:: Exercise data ::
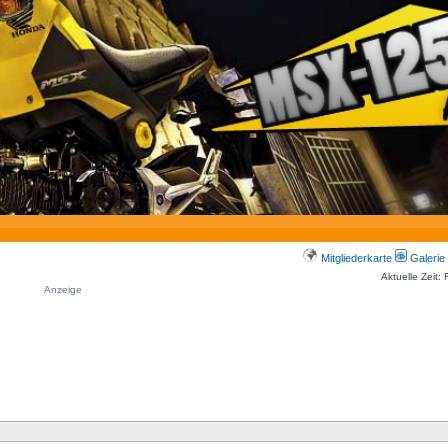
Mitgliederkarte
Galerie
Aktuelle Zeit:
Anzeige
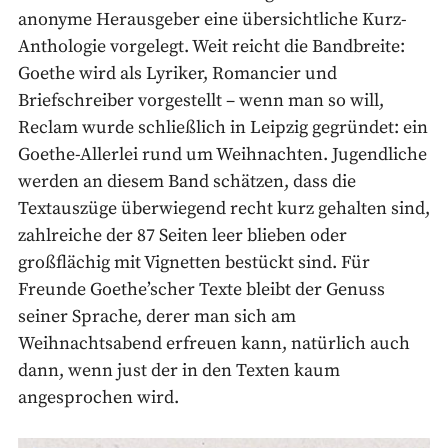
anonyme Herausgeber eine übersichtliche Kurz-
Anthologie vorgelegt. Weit reicht die Bandbreite:
Goethe wird als Lyriker, Romancier und
Briefschreiber vorgestellt – wenn man so will,
Reclam wurde schließlich in Leipzig gegründet: ein
Goethe-Allerlei rund um Weihnachten. Jugendliche
werden an diesem Band schätzen, dass die
Textauszüge überwiegend recht kurz gehalten sind,
zahlreiche der 87 Seiten leer blieben oder
großflächig mit Vignetten bestückt sind. Für
Freunde Goethe’scher Texte bleibt der Genuss
seiner Sprache, derer man sich am
Weihnachtsabend erfreuen kann, natürlich auch
dann, wenn just der in den Texten kaum
angesprochen wird.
:::
## Task instructions:
An exact copy of the lines from the one containing "Freunde Goethe’scher Texte bleibt der Genuss" through the end of the entries is required, and nothing beyond them.

## Answer box:
Freunde Goethe’scher Texte bleibt der Genuss
seiner Sprache, derer man sich am
Weihnachtsabend erfreuen kann, natürlich auch
dann, wenn just der in den Texten kaum
angesprochen wird.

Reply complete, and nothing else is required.